The Hill was first to report on the existence of the letter.
Sinema, who has raised hackles among Democrats for blocking party initiatives, has previously faced criticism that she is "a difficult boss who walked the line of appropriate behavior with staff, and at times crossed it," the letter continues. She is accused of having her scheduler drive her on errands in her personal car, and making staffers drive from Arizona to D.C. early in the COVID pandemic while she flew. While these actions may not have specifically violated the letter of the law, they did violate the spirit of the law, according to the groups' missive. But the allegations in the memo made public by The Daily Beast in December "unambiguously point" to violations of the letter of the law, the letter says.

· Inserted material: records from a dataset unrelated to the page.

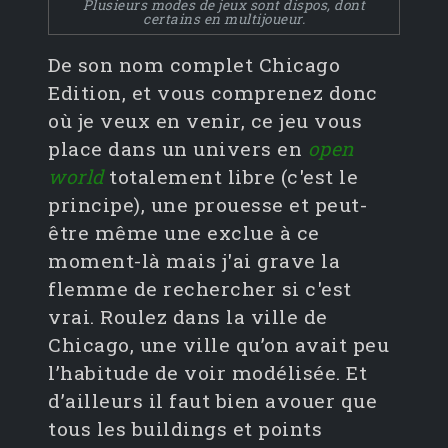
Plusieurs modes de jeux sont dispos, dont
certains en multijoueur.
De son nom complet Chicago
Edition, et vous comprenez donc
où je veux en venir, ce jeu vous
place dans un univers en
open
world
totalement libre (c'est le
principe), une prouesse et peut-
être même une exclue à ce
moment-là mais j'ai grave la
flemme de rechercher si c'est
vrai. Roulez dans la ville de
Chicago, une ville qu’on avait peu
l’habitude de voir modélisée. Et
d’ailleurs il faut bien avouer que
tous les buildings et points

"Given that many of the activities that the Senator has allegedly required of staff appear to be unambiguous violations of Senate Ethics Committee guidelines that interpret the rules adopted by the Senate pursuant to the Constitution, you can understand that we find the allegations concerning," the letter continues. "In the public interest, we ask that the Committee conduct a comprehensive and fair investigation and, in the event that these concerns are substantiated, we ask the Committee to take remedial action."

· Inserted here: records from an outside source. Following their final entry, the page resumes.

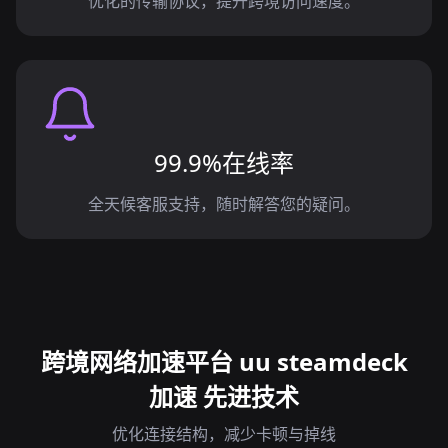
优化的传输协议，提升跨境访问速度。
99.9%在线率
全天候客服支持，随时解答您的疑问。
跨境网络加速平台 uu steamdeck
加速 先进技术
优化连接结构，减少卡顿与掉线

In an email to The Daily Beast on Friday, a spokesperson for Sunrise Movement Tempe said the notion that Sinema forces Senate aides to attend to her personal concerns, which allegedly has included paying for her purchases and having to wait to be reimbursed, "is clearly unethical and an abuse of power."
"Senate staff should be able to serve the people of Arizona and the Senator in her official legislative and representational duties without worrying about shopping and paying for her groceries or booking her massages," the spokesperson said. "Arizonans deserve better."
Craig Holman, a congressional ethics expert with D.C.-based nonprofit watchdog group Public Citizen, told The Daily Beast on Friday that the allegations against Sinema, if true, clearly constitute a violation of Senate ethics rules. Yet, Holman noted that Sinema insists she did not have a hand in drafting or implementing the staff guidelines in question.
"The Senate ethics committee could and should use its investigative authority to answer the allegations one way or the other," he said. "However, the ethics committee operates in secrecy and, more often than not, buries such complaints to protect their colleagues. It is entirely unclear whether the public will get a definitive answer to these allegations any time soon."
Following The Daily Beast article in December, Sinema spokeswoman Hannah Hurley insisted that the senator "does not require staff to perform personal errands," and that "the alleged information-sourced from anonymous quotes and a purported document I can't verify-is not in line with official guidance from Sen. Sinema's office and does not represent official policies of Sen. Sinema's office."